Task description: Copy each line below word for word and drop every image.

Information supplied:

▼

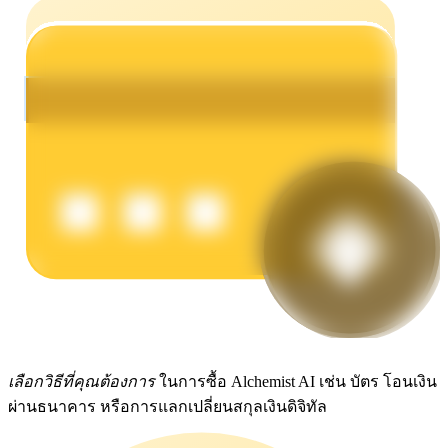
รับรางวัลการแข่งขันทุกวัน
การปักหลัก
ผลตอบแทนสูงและเข้าถึงได้ทันที
เลือกวิธีที่คุณต้องการ
ในการซื้อ Alchemist AI เช่น บัตร โอนเงิน
ผ่านธนาคาร หรือการแลกเปลี่ยนสกุลเงินดิจิทัล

▲

Result:
รับรางวัลการแข่งขันทุกวัน
การปักหลัก
ผลตอบแทนสูงและเข้าถึงได้ทันที
เลือกวิธีที่คุณต้องการ
ในการซื้อ Alchemist AI เช่น บัตร โอนเงิน
ผ่านธนาคาร หรือการแลกเปลี่ยนสกุลเงินดิจิทัล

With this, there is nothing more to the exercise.